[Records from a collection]
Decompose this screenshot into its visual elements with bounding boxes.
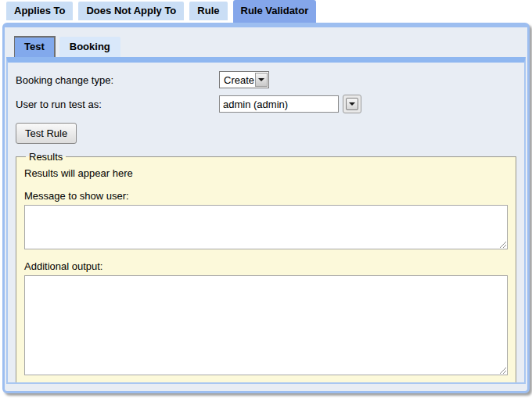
tab-rule-validator[interactable]: Rule Validator (233, 0, 317, 23)
run-as-user-label: User to run test as: (16, 99, 219, 110)
results-placeholder-text: Results will appear here (24, 167, 508, 179)
tab-does-not-apply-to[interactable]: Does Not Apply To (78, 2, 184, 20)
tab-applies-to[interactable]: Applies To (6, 2, 73, 20)
tab-rule[interactable]: Rule (189, 2, 227, 20)
chevron-down-icon (346, 98, 358, 110)
message-to-show-user-field (24, 205, 508, 249)
additional-output-field (24, 275, 508, 375)
chevron-down-icon (349, 102, 355, 106)
run-as-user-input[interactable] (219, 95, 339, 113)
message-to-show-user-textarea[interactable] (24, 205, 508, 249)
test-tab-content: Booking change type: Create User to run … (6, 57, 526, 384)
chevron-down-icon (255, 73, 268, 87)
results-legend: Results (26, 151, 66, 163)
test-rule-button[interactable]: Test Rule (16, 123, 77, 144)
additional-output-textarea[interactable] (24, 275, 508, 375)
run-as-user-dropdown-button[interactable] (343, 95, 361, 113)
main-tab-bar: Applies To Does Not Apply To Rule Rule V… (0, 0, 532, 23)
booking-change-type-row: Booking change type: Create (16, 70, 516, 89)
tab-booking[interactable]: Booking (59, 37, 120, 57)
booking-change-type-value: Create (220, 74, 254, 86)
sub-tab-bar: Test Booking (5, 27, 527, 57)
results-fieldset: Results Results will appear here Message… (16, 151, 516, 384)
message-to-show-user-label: Message to show user: (24, 190, 508, 202)
additional-output-label: Additional output: (24, 260, 508, 272)
tab-test[interactable]: Test (14, 36, 56, 57)
rule-validator-panel: Test Booking Booking change type: Create… (2, 23, 530, 393)
run-as-user-row: User to run test as: (16, 95, 516, 113)
booking-change-type-label: Booking change type: (16, 74, 219, 86)
chevron-down-icon (258, 78, 264, 81)
rule-editor-screen: Applies To Does Not Apply To Rule Rule V… (0, 0, 532, 398)
booking-change-type-select[interactable]: Create (219, 71, 269, 88)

- Aim of the task: Working from the records above, tally the lines that contain "button" and give only the total.

- Completed exercise: 2